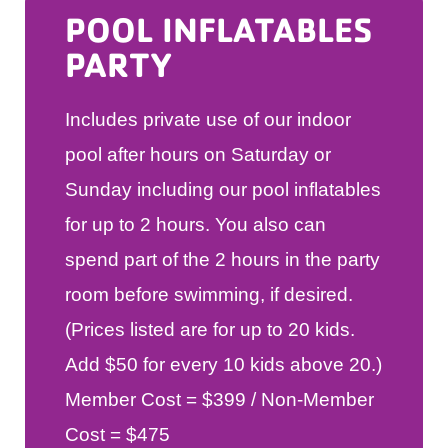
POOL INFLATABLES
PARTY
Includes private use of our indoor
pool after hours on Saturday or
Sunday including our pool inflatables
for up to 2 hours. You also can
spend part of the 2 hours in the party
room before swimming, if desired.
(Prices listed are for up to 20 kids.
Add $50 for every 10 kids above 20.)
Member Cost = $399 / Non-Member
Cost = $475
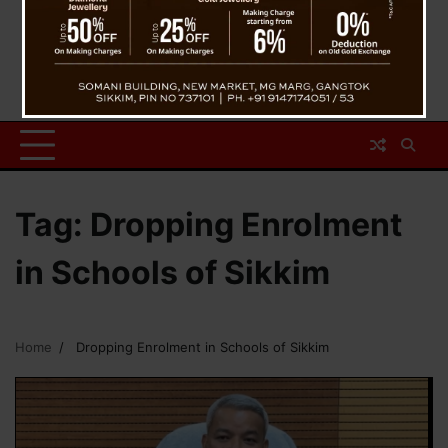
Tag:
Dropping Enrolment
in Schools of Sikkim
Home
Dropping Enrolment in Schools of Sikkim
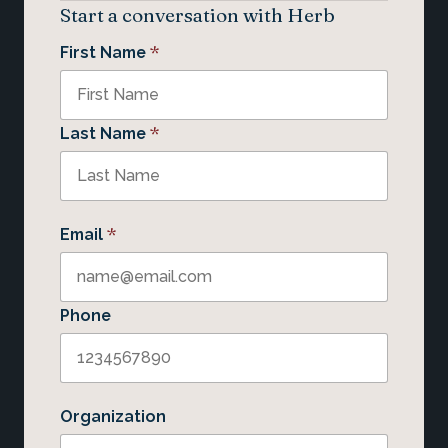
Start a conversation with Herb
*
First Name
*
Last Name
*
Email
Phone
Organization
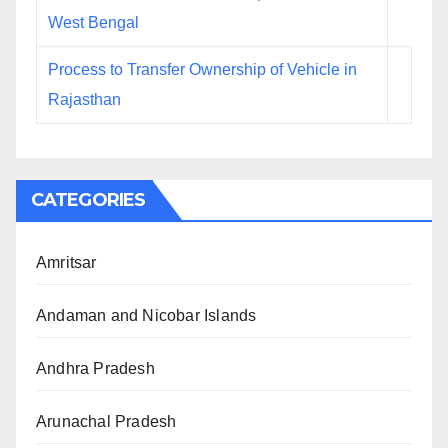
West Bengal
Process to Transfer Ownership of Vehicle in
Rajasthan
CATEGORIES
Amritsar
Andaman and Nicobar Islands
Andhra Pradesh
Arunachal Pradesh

= = = = =

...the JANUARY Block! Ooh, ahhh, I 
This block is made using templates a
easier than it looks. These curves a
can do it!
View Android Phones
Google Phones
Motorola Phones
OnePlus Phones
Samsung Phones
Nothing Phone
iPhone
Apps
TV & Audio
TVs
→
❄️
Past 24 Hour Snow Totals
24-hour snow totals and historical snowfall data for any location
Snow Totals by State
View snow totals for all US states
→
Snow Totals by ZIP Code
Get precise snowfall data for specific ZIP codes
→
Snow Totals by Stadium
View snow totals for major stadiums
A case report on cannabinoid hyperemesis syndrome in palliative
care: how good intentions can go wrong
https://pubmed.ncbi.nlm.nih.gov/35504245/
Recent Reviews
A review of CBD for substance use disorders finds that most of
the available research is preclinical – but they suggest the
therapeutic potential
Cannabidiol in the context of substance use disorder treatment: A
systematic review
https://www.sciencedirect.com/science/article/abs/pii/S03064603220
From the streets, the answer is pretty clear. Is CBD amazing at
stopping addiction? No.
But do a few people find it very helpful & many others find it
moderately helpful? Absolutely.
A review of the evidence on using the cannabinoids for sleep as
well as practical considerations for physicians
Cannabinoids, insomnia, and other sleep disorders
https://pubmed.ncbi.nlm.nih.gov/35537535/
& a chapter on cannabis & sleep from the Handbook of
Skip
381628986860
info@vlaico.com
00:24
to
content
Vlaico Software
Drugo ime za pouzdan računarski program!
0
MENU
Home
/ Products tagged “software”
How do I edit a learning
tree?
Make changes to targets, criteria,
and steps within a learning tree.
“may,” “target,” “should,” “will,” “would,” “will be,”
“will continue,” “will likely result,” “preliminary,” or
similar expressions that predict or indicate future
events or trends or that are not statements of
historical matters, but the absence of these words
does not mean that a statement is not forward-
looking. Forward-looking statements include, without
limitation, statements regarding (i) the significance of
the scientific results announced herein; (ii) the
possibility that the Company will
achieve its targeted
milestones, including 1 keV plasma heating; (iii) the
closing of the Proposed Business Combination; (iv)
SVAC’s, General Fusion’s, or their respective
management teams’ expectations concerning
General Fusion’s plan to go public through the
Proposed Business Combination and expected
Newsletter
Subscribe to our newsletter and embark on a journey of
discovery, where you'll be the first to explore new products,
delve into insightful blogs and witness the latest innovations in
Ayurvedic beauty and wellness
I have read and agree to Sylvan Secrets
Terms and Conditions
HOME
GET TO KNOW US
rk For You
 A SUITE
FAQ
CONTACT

= = = = =

§ How to complete this task
Out of the listing above, reproduce exactly the lines from the one with "From the streets, the" up to and including the one with "well as practical".

§ Task result
From the streets, the answer is pretty clear. Is CBD amazing at
stopping addiction? No.
But do a few people find it very helpful & many others find it
moderately helpful? Absolutely.
A review of the evidence on using the cannabinoids for sleep as
well as practical considerations for physicians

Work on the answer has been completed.